(Extracted page text data)
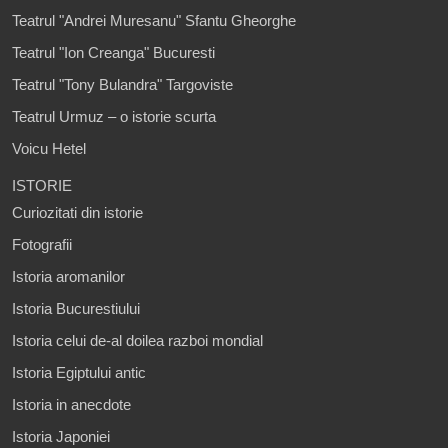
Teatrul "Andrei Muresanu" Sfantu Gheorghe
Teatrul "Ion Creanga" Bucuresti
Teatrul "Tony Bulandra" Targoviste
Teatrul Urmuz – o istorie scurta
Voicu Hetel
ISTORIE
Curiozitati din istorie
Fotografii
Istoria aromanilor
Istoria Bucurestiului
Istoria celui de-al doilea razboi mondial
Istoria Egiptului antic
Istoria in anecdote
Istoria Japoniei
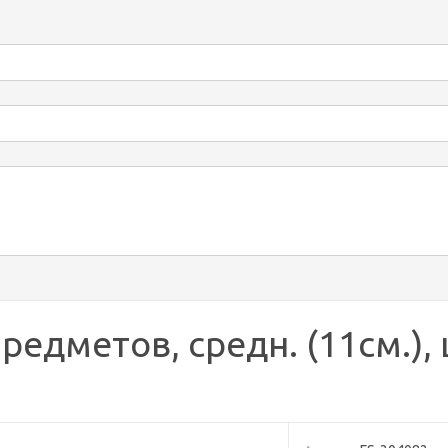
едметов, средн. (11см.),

THE TASK — Return every entry of the data above verbatim, with no images included.

TASK OUTPUT —
Teatrul "Andrei Muresanu" Sfantu Gheorghe
Teatrul "Ion Creanga" Bucuresti
Teatrul "Tony Bulandra" Targoviste
Teatrul Urmuz – o istorie scurta
Voicu Hetel
ISTORIE
Curiozitati din istorie
Fotografii
Istoria aromanilor
Istoria Bucurestiului
Istoria celui de-al doilea razboi mondial
Istoria Egiptului antic
Istoria in anecdote
Istoria Japoniei
едметов, средн. (11см.),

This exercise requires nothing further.